● **Exercise details**
Everything except the pictures should be printed exactly as it appears in the records.

* * * * * * * * *

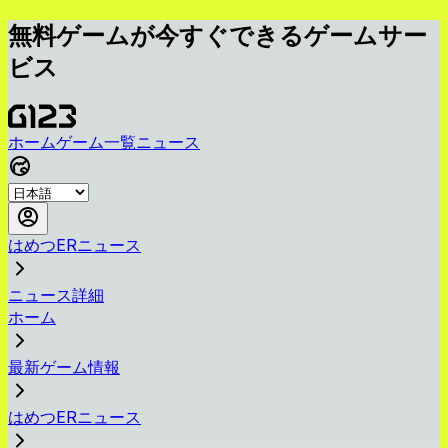
無料ゲームが今すぐできるゲームサー
ビス
ホーム
ゲーム一覧
ニュース
はめつERニュース
ニュース詳細
ホーム
最新ゲーム情報
はめつERニュース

* * * * * * * * *

● **Answer to this task**
無料ゲームが今すぐできるゲームサー
ビス
ホーム
ゲーム一覧
ニュース
はめつERニュース
ニュース詳細
ホーム
最新ゲーム情報
はめつERニュース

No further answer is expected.